Reading Large CSV Files in Python at Once
Code
y_test=[]
y_csv = open('y_test.csv', 'r', encoding='utf-8')
rdr = csv.reader(y_csv)
for line in rdr:
y_test.append(line[0])
y_csv.close()
Normally, when reading a csv file, one would open it using the built-in Python function open
and process it line by line, as shown above. However, this approach is not well-suited for handling big data as soon as loops are introduced. For instance, a file exceeding 700MB might not seem very large, but reading it line by line would be endless.
pandas package
For handling such data, it is convenient to use the pandas package.
Functions
- pandas.read_csv(filepath_or_buffer): Reads a .csv file provided in the filepath_or_buffer and returns it as a dataframe. [ NOTE : By setting header=None, files without headers can be read. If not specified, the first row is assumed to be the header, which might result in losing a piece of data. If the size seems off by exactly one, this scenario could be the reason. ]

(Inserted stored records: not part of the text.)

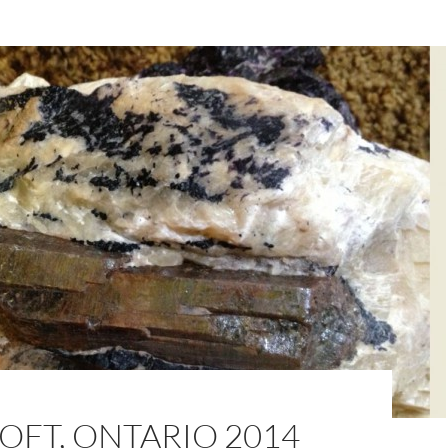
OFT, ONTARIO 2014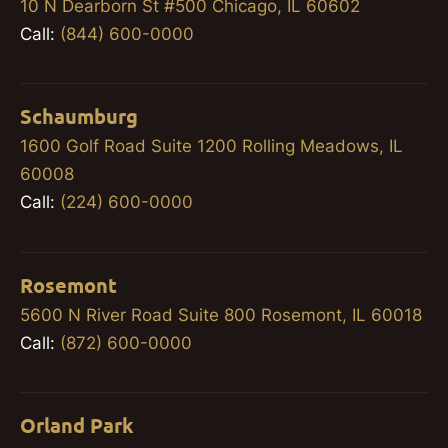
10 N Dearborn St #500 Chicago, IL 60602
Call:
(844) 600-0000
Schaumburg
1600 Golf Road Suite 1200 Rolling Meadows, IL
60008
Call:
(224) 600-0000
Rosemont
5600 N River Road Suite 800 Rosemont, IL 60018
Call:
(872) 600-0000
Orland Park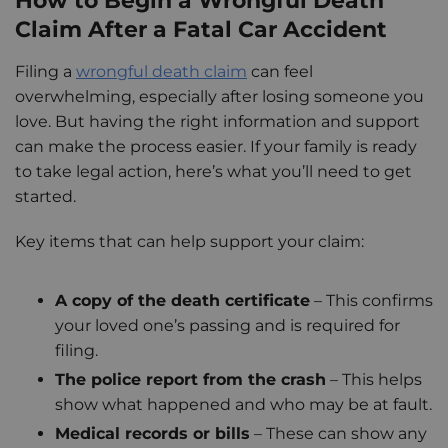
How to Begin a Wrongful Death
Claim After a Fatal Car Accident
Filing a
wrongful death claim
can feel
overwhelming, especially after losing someone you
love. But having the right information and support
can make the process easier. If your family is ready
to take legal action, here’s what you’ll need to get
started.
Key items that can help support your claim:
A copy of the death certificate
– This confirms
your loved one’s passing and is required for
filing.
The police report from the crash
– This helps
show what happened and who may be at fault.
Medical records or bills
– These can show any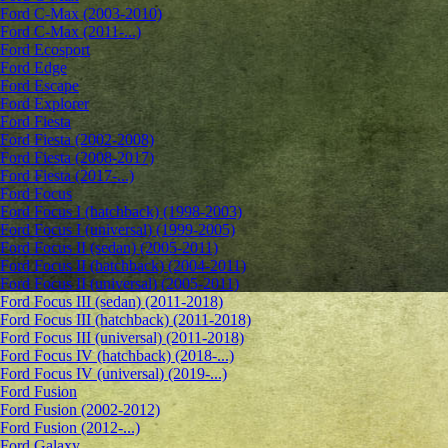
Ford C-Max (2003-2010)
Ford C-Max (2011-...)
Ford Ecosport
Ford Edge
Ford Escape
Ford Explorer
Ford Fiesta
Ford Fiesta (2002-2008)
Ford Fiesta (2008-2017)
Ford Fiesta (2017-...)
Ford Focus
Ford Focus I (hatchback) (1998-2003)
Ford Focus I (universal) (1999-2005)
Ford Focus II (sedan) (2005-2011)
Ford Focus II (hatchback) (2004-2011)
Ford Focus II (universal) (2005-2011)
Ford Focus III (sedan) (2011-2018)
Ford Focus III (hatchback) (2011-2018)
Ford Focus III (universal) (2011-2018)
Ford Focus IV (hatchback) (2018-...)
Ford Focus IV (universal) (2019-...)
Ford Fusion
Ford Fusion (2002-2012)
Ford Fusion (2012-...)
Ford Galaxy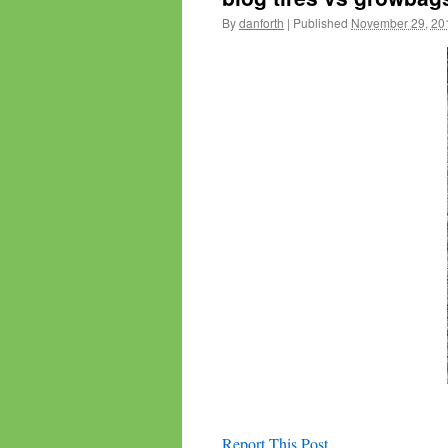
By
danforth
|
Published
November 29, 20
Report This Post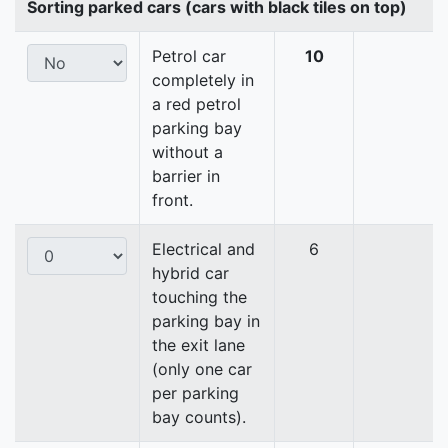
Sorting parked cars (cars with black tiles on top)
Petrol car
10
completely in
a red petrol
parking bay
without a
barrier in
front.
Electrical and
6
hybrid car
touching the
parking bay in
the exit lane
(only one car
per parking
bay counts).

- pandas.read_excel: This function allows reading *.xlsx files. The basic usage is similar to pandas.read_csv(filepath_or_buffer), and since Excel files have sheets, the sheet name option can specify which sheet to read.
Methods
- X.to_csv(path_or_buf): Outputs the dataframe X as a .csv file to path_or_buf.
- X.to_excel(path_or_buf): Outputs the dataframe X as a .xlsx file to path_or_buf.
- .head(): Returns the first few data points. Essential for checking if the data has been read correctly.
- .tail(): Returns the last few data points.
Properties
- .shape: Shows the shape of the data. If there are $n$ rows and $p$ columns, it returns (n, p).